Universidades Conservadoras Rechazan el Compacto por la Excelencia Académica
El reciente ofrecimiento del gobierno de Trump a nueve universidades de élite para unirse al Compacto por la Excelencia Académica ha tenido respuestas mixtas. A medida que más instituciones se niegan a firmar este acuerdo, surge un debate sobre la dirección futura de la educación superior en Estados Unidos.

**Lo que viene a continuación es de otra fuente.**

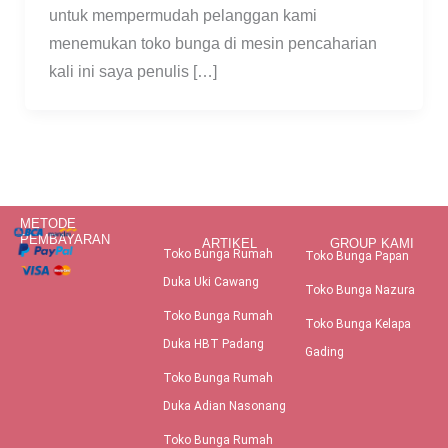
untuk mempermudah pelanggan kami
menemukan toko bunga di mesin pencaharian
kali ini saya penulis […]
METODE
PEMBAYARAN
ARTIKEL
GROUP KAMI
Toko Bunga Rumah
Toko Bunga Papan
Duka Uki Cawang
Toko Bunga Nazura
Toko Bunga Rumah
Toko Bunga Kelapa
Duka HBT Padang
Gading
Toko Bunga Rumah
Duka Adian Nasonang
Toko Bunga Rumah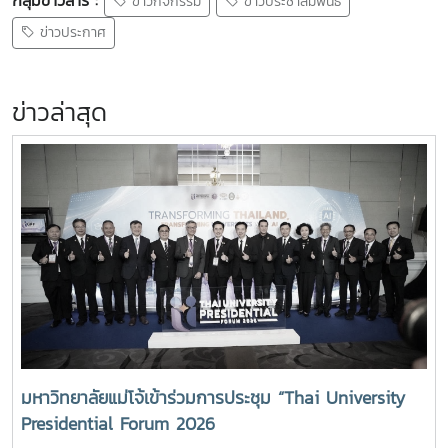
ข่าวกิจกรรม
ข่าวประชาสัมพันธ์
ข่าวประกาศ
ข่าวล่าสุด
มหาวิทยาลัยแม่โจ้เข้าร่วมการประชุม “Thai University
Presidential Forum 2026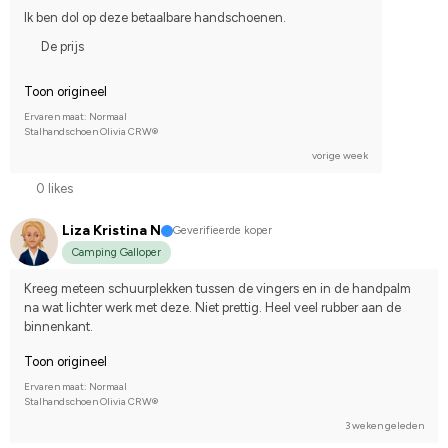
Ik ben dol op deze betaalbare handschoenen.
De prijs
Toon origineel
Ervaren maat: Normaal
Stalhandschoen Olivia CRW®
vorige week
0 likes
Liza Kristina N
Geverifieerde koper
Camping Galloper
Kreeg meteen schuurplekken tussen de vingers en in de handpalm 
na wat lichter werk met deze. Niet prettig. Heel veel rubber aan de 
binnenkant.
Toon origineel
Ervaren maat: Normaal
Stalhandschoen Olivia CRW®
3 weken geleden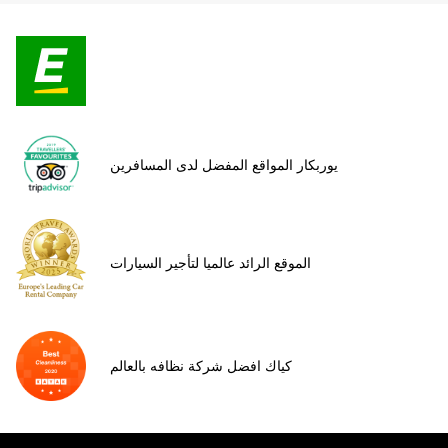
يوربكار المواقع المفضل لدى المسافرين
الموقع الرائد عالميا لتأجير السيارات
كياك افضل شركة نظافه بالعالم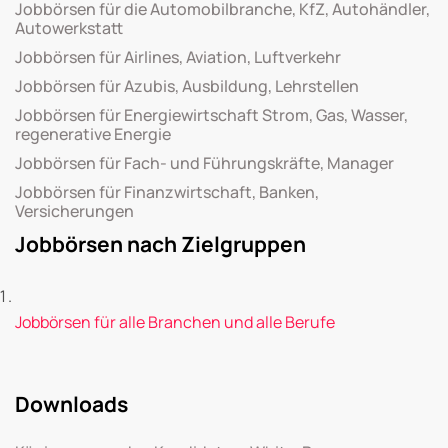
Jobbörsen für die Automobilbranche, KfZ, Autohändler,
Autowerkstatt
Jobbörsen für Airlines, Aviation, Luftverkehr
Jobbörsen für Azubis, Ausbildung, Lehrstellen
Jobbörsen für Energiewirtschaft Strom, Gas, Wasser,
regenerative Energie
Jobbörsen für Fach- und Führungskräfte, Manager
Jobbörsen für Finanzwirtschaft, Banken,
Versicherungen
Jobbörsen nach Zielgruppen
Jobbörsen für alle Branchen und alle Berufe
Downloads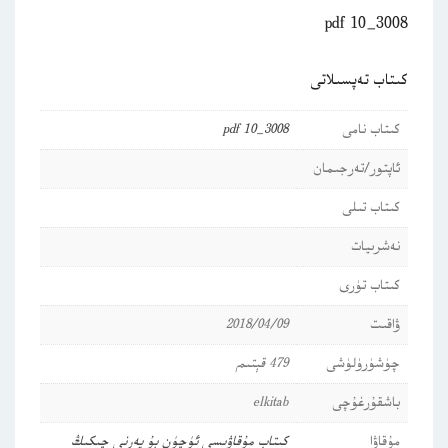
3008_10 pdf
كىتاب تەپسىلاتى
كىتاب نامى
3008_10 pdf
ئاپتور/تەرجىمان
كىتاب تىلى
نەشرىيات
كىتاب تۈرى
ۋاقىت
2018/04/09
چۈشۈرۈلۈشى
479 قېتىم
باشقۇرغۇچى
elkitab
مۇقاۋا
كىتاب مۇقاۋىسى ئۈچۈن بۇ يەرنى چىكىڭ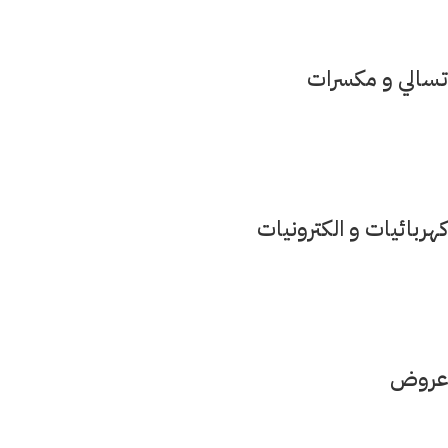
تسالي و مكسرات
كهربائيات و الكترونيات
عروض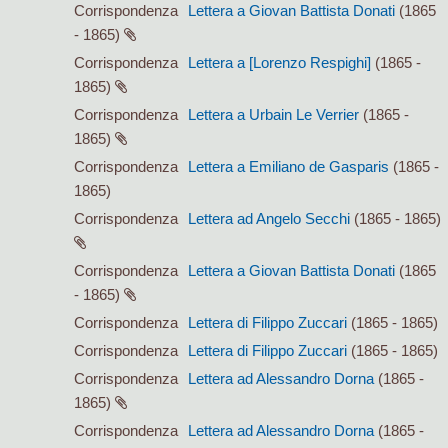
Corrispondenza
Lettera a Giovan Battista Donati
(1865
- 1865)
Corrispondenza
Lettera a [Lorenzo Respighi]
(1865 -
1865)
Corrispondenza
Lettera a Urbain Le Verrier
(1865 -
1865)
Corrispondenza
Lettera a Emiliano de Gasparis
(1865 -
1865)
Corrispondenza
Lettera ad Angelo Secchi
(1865 - 1865)
Corrispondenza
Lettera a Giovan Battista Donati
(1865
- 1865)
Corrispondenza
Lettera di Filippo Zuccari
(1865 - 1865)
Corrispondenza
Lettera di Filippo Zuccari
(1865 - 1865)
Corrispondenza
Lettera ad Alessandro Dorna
(1865 -
1865)
Corrispondenza
Lettera ad Alessandro Dorna
(1865 -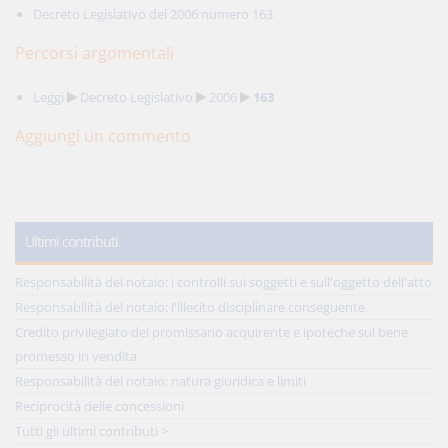
Decreto Legislativo del 2006 numero 163
Percorsi argomentali
Leggi
Decreto Legislativo
2006
163
Aggiungi un commento
Ultimi contributi
Responsabilità del notaio: i controlli sui soggetti e sull'oggetto dell'atto
Responsabilità del notaio: l'illecito disciplinare conseguente
Credito privilegiato del promissario acquirente e ipoteche sul bene
promesso in vendita
Responsabilità del notaio: natura giuridica e limiti
Reciprocità delle concessioni
Tutti gli ultimi contributi >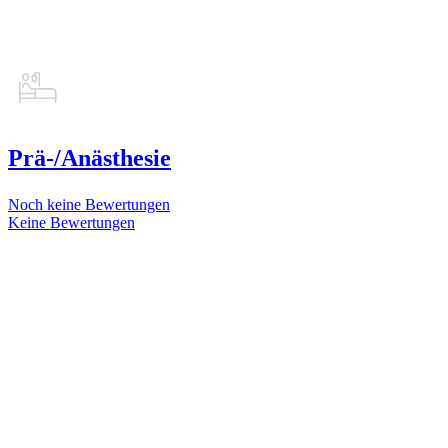
Prä-/Anästhesie
Noch keine Bewertungen
Keine Bewertungen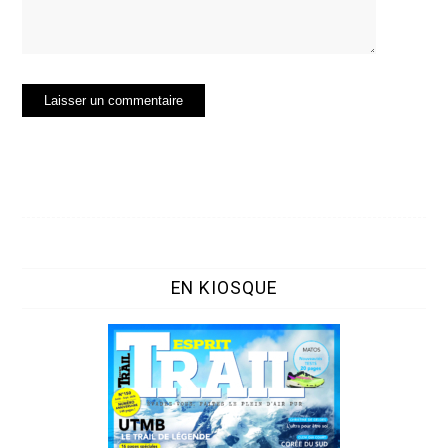
EN KIOSQUE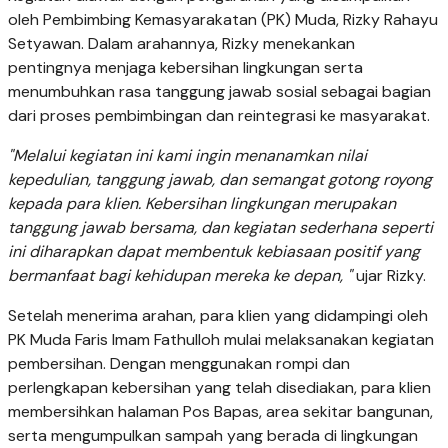
oleh Pembimbing Kemasyarakatan (PK) Muda, Rizky Rahayu
Setyawan. Dalam arahannya, Rizky menekankan
pentingnya menjaga kebersihan lingkungan serta
menumbuhkan rasa tanggung jawab sosial sebagai bagian
dari proses pembimbingan dan reintegrasi ke masyarakat.
"Melalui kegiatan ini kami ingin menanamkan nilai
kepedulian, tanggung jawab, dan semangat gotong royong
kepada para klien. Kebersihan lingkungan merupakan
tanggung jawab bersama, dan kegiatan sederhana seperti
ini diharapkan dapat membentuk kebiasaan positif yang
bermanfaat bagi kehidupan mereka ke depan, "
ujar Rizky.
Setelah menerima arahan, para klien yang didampingi oleh
PK Muda Faris Imam Fathulloh mulai melaksanakan kegiatan
pembersihan. Dengan menggunakan rompi dan
perlengkapan kebersihan yang telah disediakan, para klien
membersihkan halaman Pos Bapas, area sekitar bangunan,
serta mengumpulkan sampah yang berada di lingkungan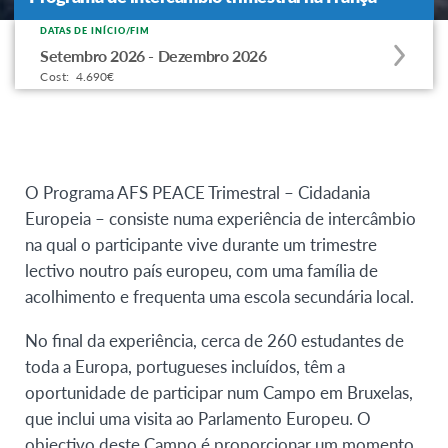
DATAS DE INÍCIO/FIM
Apply
Setembro 2026 - Dezembro 2026
to
Cost:
4.690€
this
program
offering
O Programa AFS PEACE Trimestral – Cidadania
Europeia – consiste numa experiência de intercâmbio
na qual o participante vive durante um trimestre
lectivo noutro país europeu, com uma família de
acolhimento e frequenta uma escola secundária local.
No final da experiência, cerca de 260 estudantes de
toda a Europa, portugueses incluídos, têm a
oportunidade de participar num Campo em Bruxelas,
que inclui uma visita ao Parlamento Europeu. O
objectivo deste Campo é proporcionar um momento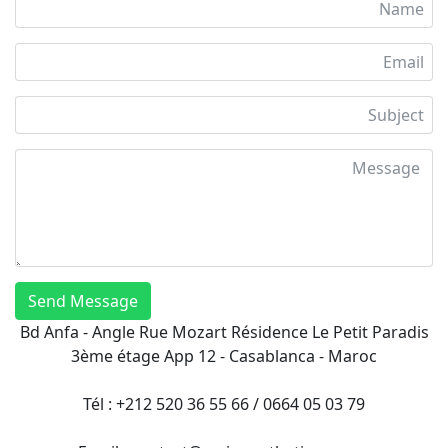
Send Message
Bd Anfa - Angle Rue Mozart Résidence Le Petit Paradis
3ème étage App 12 - Casablanca - Maroc
Tél : +212 520 36 55 66 / 0664 05 03 79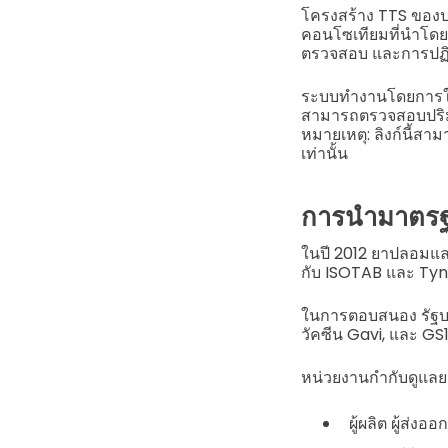
โครงสร้าง TTS ของปา
คอนโซเทียมที่นำโด
ตรวจสอบ และการปฏิ
ระบบทำงานโดยการใช้
สามารถตรวจสอบปริม
หมายเหตุ: ลิงก์นี้สา
เท่านั้น
การนำมาตรฐ
ในปี 2012 ยาปลอมและไ
กับ ISOTAB และ Ty
ในการตอบสนอง รัฐบา
วัคซีน Gavi, และ GS
หน่วยงานกำกับดูแลย
ผู้ผลิต ผู้ส่ง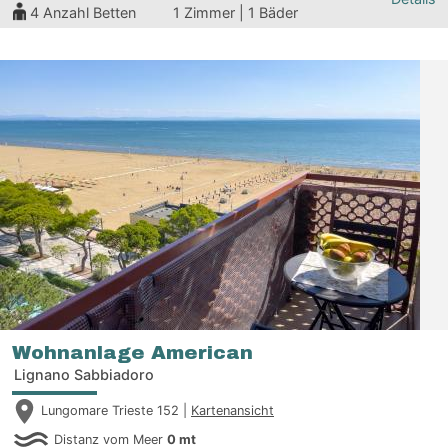
4
Anzahl Betten
1 Zimmer | 1 Bäder
Wohnanlage American
Lignano Sabbiadoro
Lungomare Trieste 152 |
Kartenansicht
Distanz vom Meer
0 mt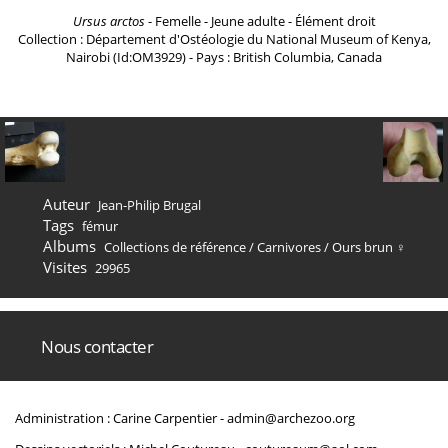
Ursus arctos
- Femelle - Jeune adulte - Élément droit
Collection : Département d'Ostéologie du National Museum of Kenya,
Nairobi (Id:OM3929) - Pays : British Columbia, Canada
Auteur
Jean-Philip Brugal
Tags
fémur
Albums
Collections de référence
/
Carnivores
/
Ours brun ♀
Visites
29965
Nous contacter
Administration : Carine Carpentier -
admin@archezoo.org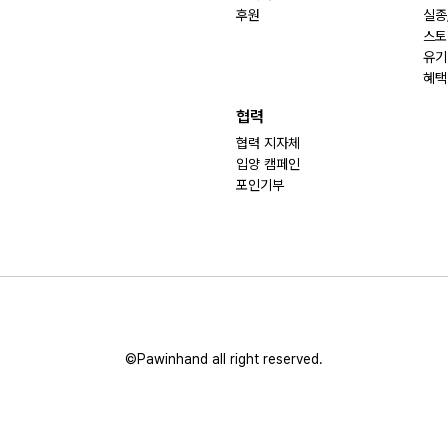
후원
실종
스토
유기
혜택
협력
협력 지자체
입양 캠페인
포인기부
©Pawinhand all right reserved.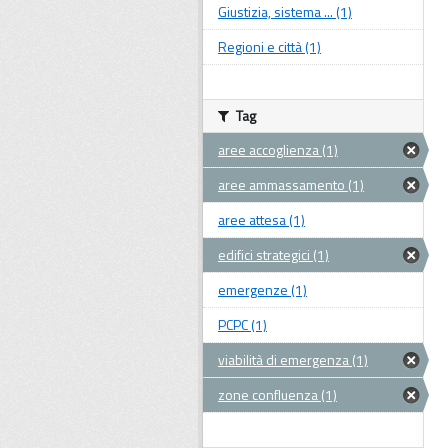
Giustizia, sistema ... (1)
Regioni e città (1)
Tag
aree accoglienza (1)
aree ammassamento (1)
aree attesa (1)
edifici strategici (1)
emergenze (1)
PCPC (1)
viabilità di emergenza (1)
zone confluenza (1)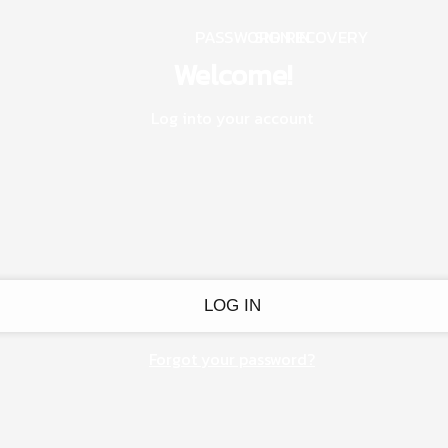
PASSWORD RECOVERY
SIGN IN
Welcome!
Log into your account
Forgot your password?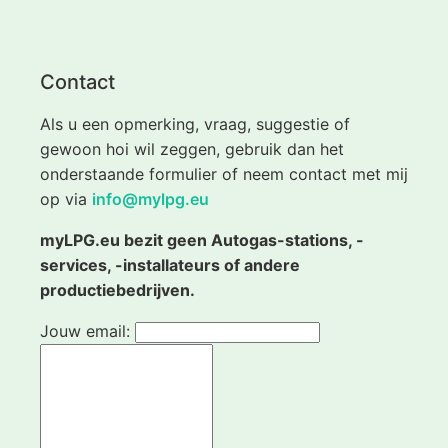
Contact
Als u een opmerking, vraag, suggestie of
gewoon hoi wil zeggen, gebruik dan het
onderstaande formulier of neem contact met mij
op via
info@mylpg.eu
myLPG.eu bezit geen Autogas-stations, -
services, -installateurs of andere
productiebedrijven.
Jouw email: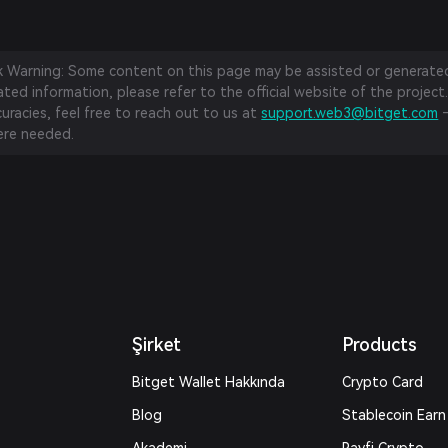
sk Warning: Some content on this page may be assisted or generated 
ed information, please refer to the official website of the project.
curacies, feel free to reach out to us at
support.web3@bitget.com
—
re needed.
Şirket
Products
Bitget Wallet Hakkında
Crypto Card
Blog
Stablecoin Earn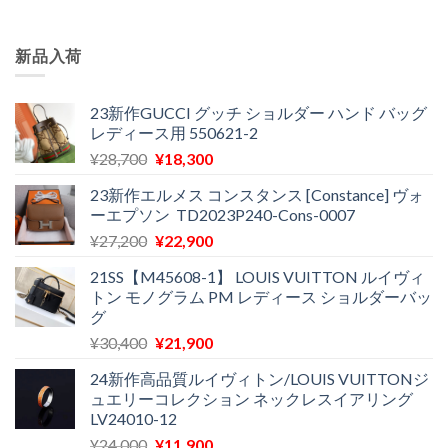
新品入荷
23新作GUCCI グッチ ショルダー ハンド バッグ
レディース用 550621-2
元
現
¥
28,700
¥
18,300
の
在
23新作エルメス コンスタンス [Constance] ヴォ
価
の
ーエプソン TD2023P240-Cons-0007
格
価
元
現
¥
27,200
¥
22,900
は
格
の
在
¥28,700
は
21SS【M45608-1】 LOUIS VUITTON ルイヴィ
価
の
で
¥18,300
トン モノグラム PM レディース ショルダーバッ
格
価
し
で
グ
は
格
た。
す。
元
現
¥
30,400
¥
21,900
¥27,200
は
の
在
で
¥22,900
24新作高品質ルイヴィトン/LOUIS VUITTONジ
価
の
し
で
ュエリーコレクション ネックレスイアリング
格
価
た。
す。
LV24010-12
は
格
元
現
¥
24,000
¥
11,900
¥30,400
は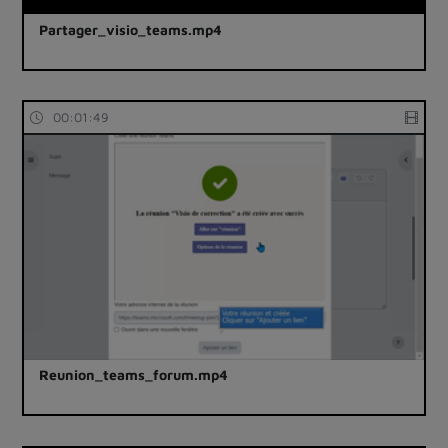
Partager_visio_teams.mp4
00:01:49
Reunion_teams_forum.mp4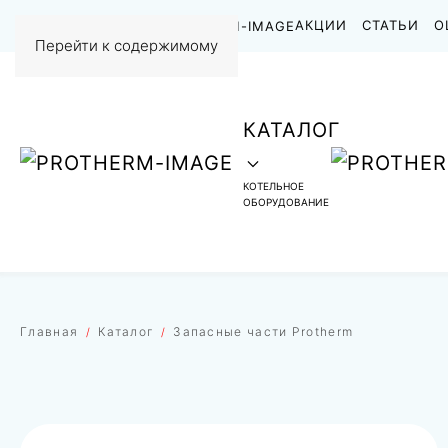
НАШИ РАБОТЫ
АКЦИИ
СТАТЬИ
О
Перейти к содержимому
КАТАЛОГ
КОТЕЛЬНОЕ
ОБОРУДОВАНИЕ
Главная
Каталог
Запасные части Protherm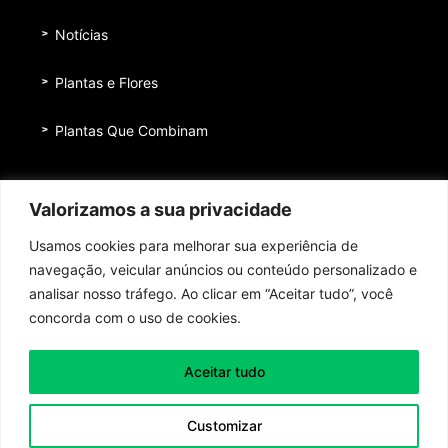
Notícias
Plantas e Flores
Plantas Que Combinam
Equipe
Valorizamos a sua privacidade
Institucional
Usamos cookies para melhorar sua experiência de
Quem nos patrocina
navegação, veicular anúncios ou conteúdo personalizado e
analisar nosso tráfego. Ao clicar em “Aceitar tudo”, você
Contato
concorda com o uso de cookies.
Aceitar tudo
Toda honra e toda glória ao Senhor Jesus Cristo!
Customizar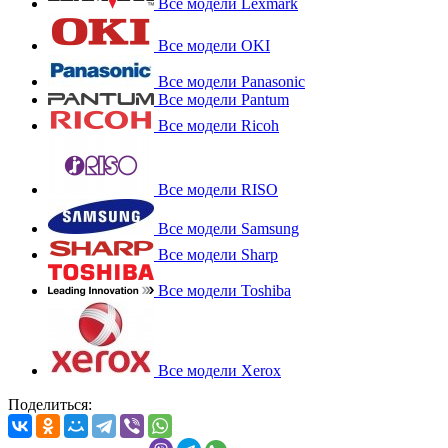
Все модели Lexmark
Все модели OKI
Все модели Panasonic
Все модели Pantum
Все модели Ricoh
Все модели RISO
Все модели Samsung
Все модели Sharp
Все модели Toshiba
Все модели Xerox
Поделиться: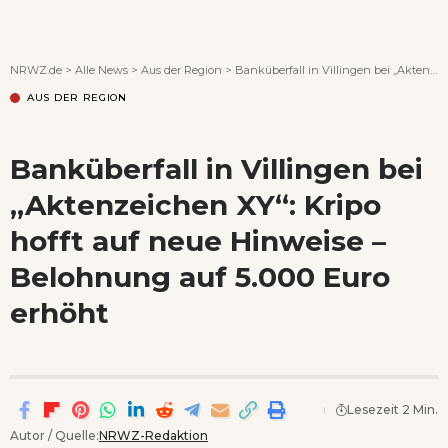
Wenn Orte erzählen ...
NRWZ.de
>
Alle News
>
Aus der Region
>
Banküberfall in Villingen bei „Aktenzeichen XY“: Kripo hofft auf neue Hinweise – Belohnung auf 5.000 Euro erhöht
AUS DER REGION
Banküberfall in Villingen bei
„Aktenzeichen XY“: Kripo
hofft auf neue Hinweise –
Belohnung auf 5.000 Euro
erhöht
Lesezeit 2 Min.
Autor / Quelle:
NRWZ-Redaktion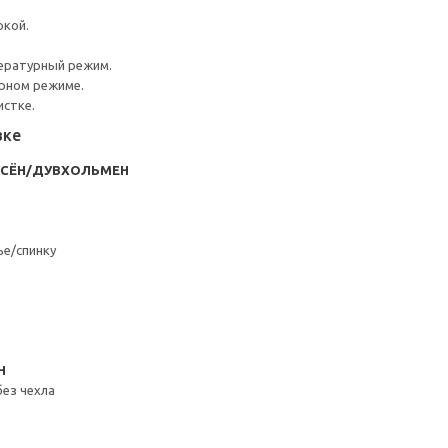
ркой.
ературный режим.
урном режиме.
истке.
вке
ЁСЁН/ДУВХОЛЬМЕН
ье/спинку
Н
без чехла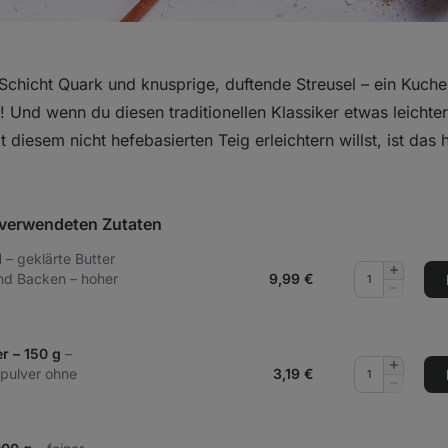
 Schicht Quark und knusprige, duftende Streusel – ein Kuc
! Und wenn du diesen traditionellen Klassiker etwas leichte
it diesem nicht hefebasierten Teig erleichtern willst, ist da
t verwendeten Zutaten
l
– geklärte Butter
Menge
d Backen – hoher
9,99
€
hinzufüg
Menge
entferne
r – 150 g
–
Menge
pulver ohne
3,19
€
hinzufüg
Menge
entferne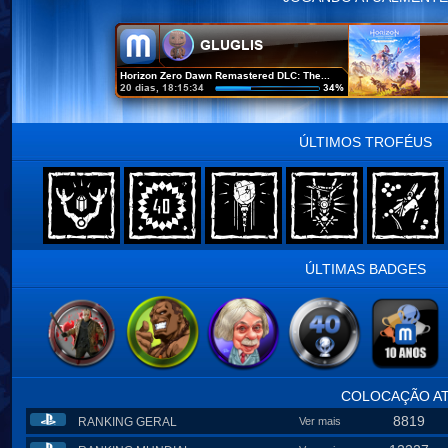
ÚLTIMOS TROFÉUS
ÚLTIMAS BADGES
COLOCAÇÃO A
8819
RANKING GERAL
Ver mais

Rechazos de Instituciones Clave
En un desarrollo notable, dos universidades prestigiosas, Dartmouth y la Universidad de Virginia, han optado por no unirse al compacto. Este acuerdo busca abordar cuestiones como la diversidad, equidad e inclusión (DEI), la influencia extranjera en educación y los costos crecientes en las universidades.
Motivos del Rechazo
Sian Leah Beilock, presidenta de Dartmouth, expresó su oposición durante una llamada con funcionarios de la Casa Blanca, indicando que el acuerdo podría comprometer la libertad académica y la capacidad de autogobierno de su institución. Beilock argumentó que «los fondos de investigación federal deben otorgarse a las mejores y más prometedoras ideas».
Por su parte, Paul Mahoney, presidente interino de la Universidad de Virginia, también se mostró en desacuerdo, enfatizando que «la financiación de la investigación federal debe basarse en el mérito», rechazando el enfoque propuesto que busca ofrecer acceso preferencial a fondos a cambio de cumplir con las prioridades del gobierno.
Detalles del Compacto
El Compacto por la Excelencia Académica incluye varias propuestas controversiales, tales como:
- Promover admisiones y contrataciones académicas basadas en méritos en lugar de raza.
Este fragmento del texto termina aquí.